AP statistics Cheet Sheat

Data Analysis

  • Displaying Categorical Data

    • Frequency (counts)

    • Relative Frequency (percent/proportion)

    • Two-Way Table

      • Marginal Relative Frequency: P(c)

        • Percent or proportion of individuals that have a specific value for one categorical variable.

      • Joint Relative Frequency: (A \cap c)

        • Percent or proportion of individuals that have a specific value for one categorical variable and a specific value for another.

      • Conditional Relative Frequency: P(A|c)

        • Percent or proportion of individuals that have a specific value for one categorical variable among individuals who share the same value of another categorical variable (condition).

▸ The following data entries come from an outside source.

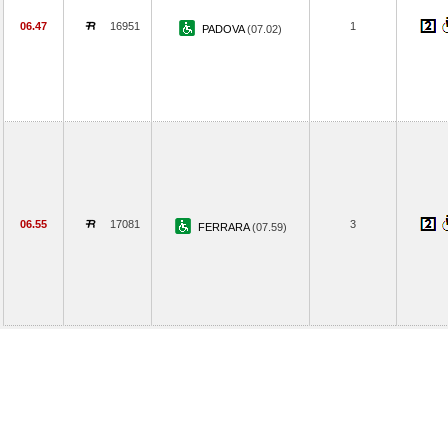
06.47
16951
1
PADOVA
(07.02)
06.55
17081
3
FERRARA
(07.59)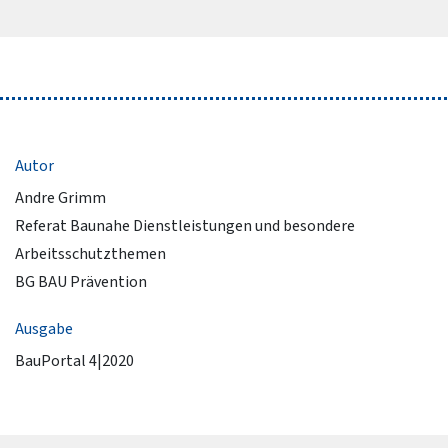
Autor
Andre Grimm
Referat Baunahe Dienstleistungen und besondere
Arbeitsschutzthemen
BG BAU Prävention
Ausgabe
BauPortal 4|2020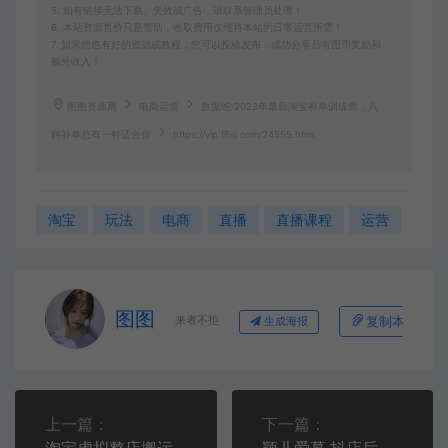
5. 如有链接无法下载、失效或广告，请联系管理员处理！
6. 本站资源售价只是赞助，收取费用仅维持本站的日常运营所需！
7. 如果您也有好的资源或教程，您可以投稿发布，成功分享后有图币奖励和
额外收入！
图图资源网
电商运营
数据蛇·2023年最新淘宝补单训练营，八
种补单总有一种适合你
https://vip.f6sj.com/24555.html
淘宝
玩法
电商
直播
直播课程
运营
图图
来者不拒
复制本文链接
生成海报
上一篇：
下一篇：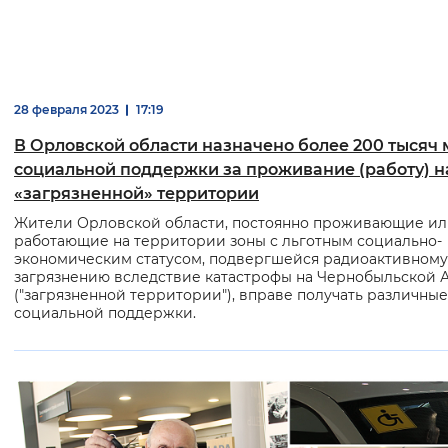
28 февраля 2023
17:19
В Орловской области назначено более 200 тысяч 
социальной поддержки за проживание (работу) н
«загрязненной» территории
Жители Орловской области, постоянно проживающие и
работающие на территории зоны с льготным социально-
экономическим статусом, подвергшейся радиоактивному
загрязнению вследствие катастрофы на Чернобыльской 
("загрязненной территории"), вправе получать различны
социальной поддержки.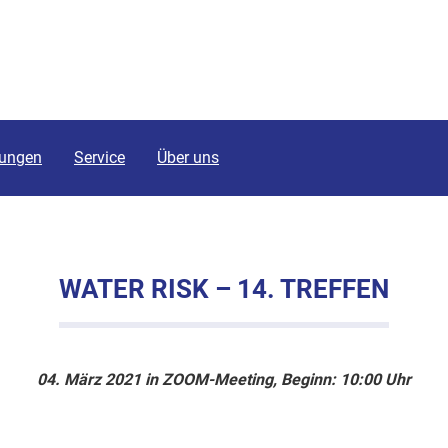
tungen
Service
Über uns
WATER RISK – 14. TREFFEN
04. März 2021 in ZOOM-Meeting, Beginn: 10:00 Uhr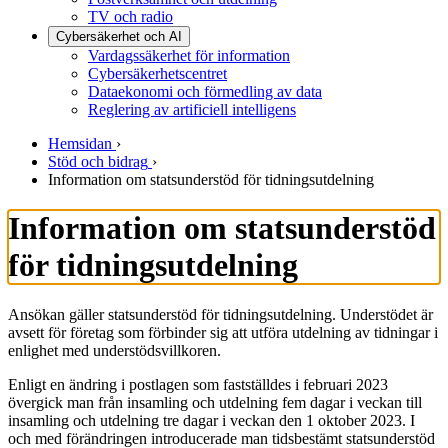
TV och radio
Cybersäkerhet och AI
Vardagssäkerhet för information
Cybersäkerhetscentret
Dataekonomi och förmedling av data
Reglering av artificiell intelligens
Hemsidan
›
Stöd och bidrag
›
Information om statsunderstöd för tidningsutdelning
Information om statsunderstöd
för tidningsutdelning
Ansökan gäller statsunderstöd för tidningsutdelning. Understödet är
avsett för företag som förbinder sig att utföra utdelning av tidningar i
enlighet med understödsvillkoren.
Enligt en ändring i postlagen som fastställdes i februari 2023
övergick man från insamling och utdelning fem dagar i veckan till
insamling och utdelning tre dagar i veckan den 1 oktober 2023. I
och med förändringen introducerade man tidsbestämt statsunderstöd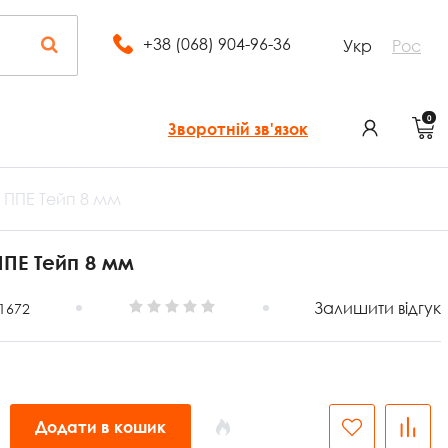
+38 (068) 904-96-36
Укр
Рос
0
Зворотній зв'язок
 ППЕ Тейп 8 мм
ПЕ Тейп 8 мм
Залишити відгук
1672
Додати в кошик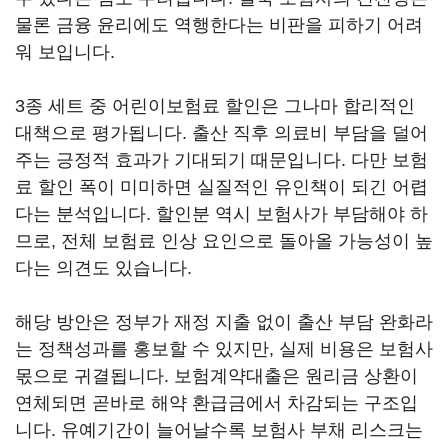
물론 금융 윤리에도 역행한다는 비판을 피하기 어려
워 보입니다.
3종 세트 중 어린이보험료 할인은 그나마 합리적인
대책으로 평가됩니다. 출산 직후 의료비 부담을 덜어
주는 긍정적 효과가 기대되기 때문입니다. 다만 보험
료 할인 폭이 미미하면 실질적인 유인책이 되긴 어렵
다는 분석입니다. 할인분 역시 보험사가 부담해야 하
므로, 전체 보험료 인상 요인으로 돌아올 가능성이 높
다는 의견도 있습니다.
해당 방안은 정부가 재정 지출 없이 출산 부담 완화라
는 정책성과를 홍보할 수 있지만, 실제 비용은 보험사
몫으로 귀결됩니다. 보험계약대출은 원리금 상환이
연체되면 곧바로 해약 환급금에서 차감되는 구조입
니다. 유예기간이 늘어날수록 보험사 부채 리스크는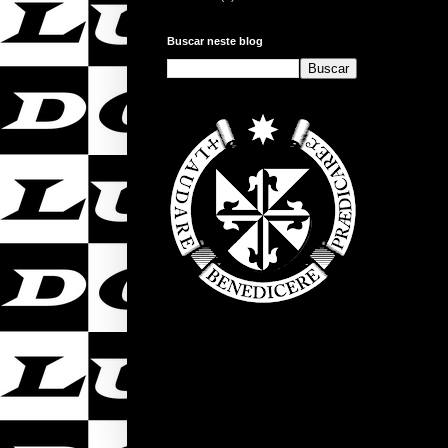
Buscar neste blog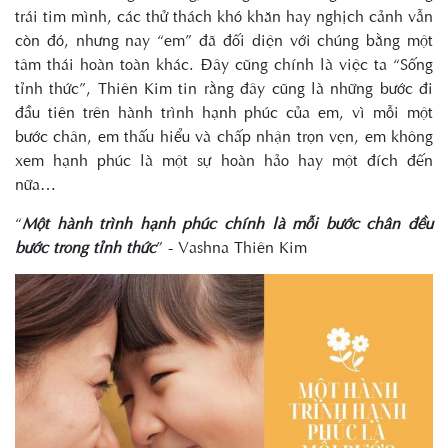
trái tim mình, các thử thách khó khăn hay nghịch cảnh vẫn
còn đó, nhưng nay “em” đã đối diện với chúng bằng một
tâm thái hoàn toàn khác. Đây cũng chính là việc ta “Sống
tỉnh thức”, Thiên Kim tin rằng đây cũng là những bước đi
đầu tiên trên hành trình hạnh phúc của em, vì mỗi một
bước chân, em thấu hiểu và chấp nhận trọn vẹn, em không
xem hạnh phúc là một sự hoàn hảo hay một đích đến
nữa…
“
Một hành trình hạnh phúc chính là mỗi bước chân đều
bước trong tỉnh thức
” - Vashna Thiên Kim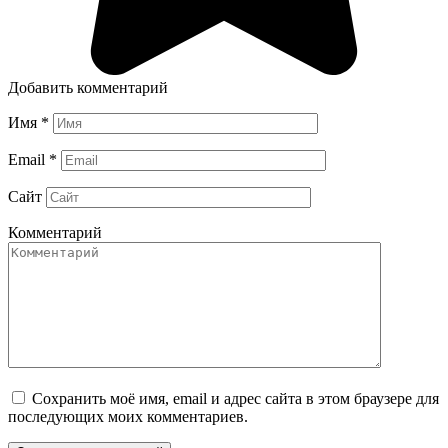
Добавить комментарий
Имя
*
Email
*
Сайт
Комментарий
Сохранить моё имя, email и адрес сайта в этом браузере для
последующих моих комментариев.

    • Graph of Categorical Variable Side-by-Side

      • Pie Chart

      • Bar Graph

      • Segmented Bar Graph

      • Mosaic Plot

    • Association

      • There is an association between two variables if knowing the value of one variable predicts the specific value of the other categorical variable.

Describing Quantitative Data with Graphs

  • Dotplot: ranges - percent or proportion of individuals that have a specific value

  • Stemplot (Stem-and-Leaf Plot)

  • Histogram

  • Describing the Distribution (SOCV + Context)

    • Shape: The distribution of (context) is (shape) with a peak at (highest point) and gaps between (gap).

      • Roughly right-skewed

      • Left-skewed

      • Uniform

      • Double-peaked (bimodal)

      • Symmetric (unimodal)

    • Outlier: There seems to be outliers at (values).

    • Center: The (mean/median) of the distribution is (mean/median + units).

      • Symmetric -> use mean

      • Skewed -> use median

    • Variability: The distribution of (context) has a (SD/IQR/range + units).

  • Comparing Distributions (SOCV + Context)

    • Identify any outliers for both distributions.

    • Compare the center (which is greater/lesser).

    • Describe the shape of both distributions.

    • Compare the variability (which varies more).

    • Always write in context of the problem.

Describing Quantitative Data with Numbers

  • Measures of Center

    • Mean: \bar{x} = \frac{\sum x_i}{n}

      • The mean is greatly affected by outliers (non-resistant).

    • Median: Middle value

      • Odd value of data

      • Average of two middle values (even value of data)

      • The median is not affected by outliers (resistant).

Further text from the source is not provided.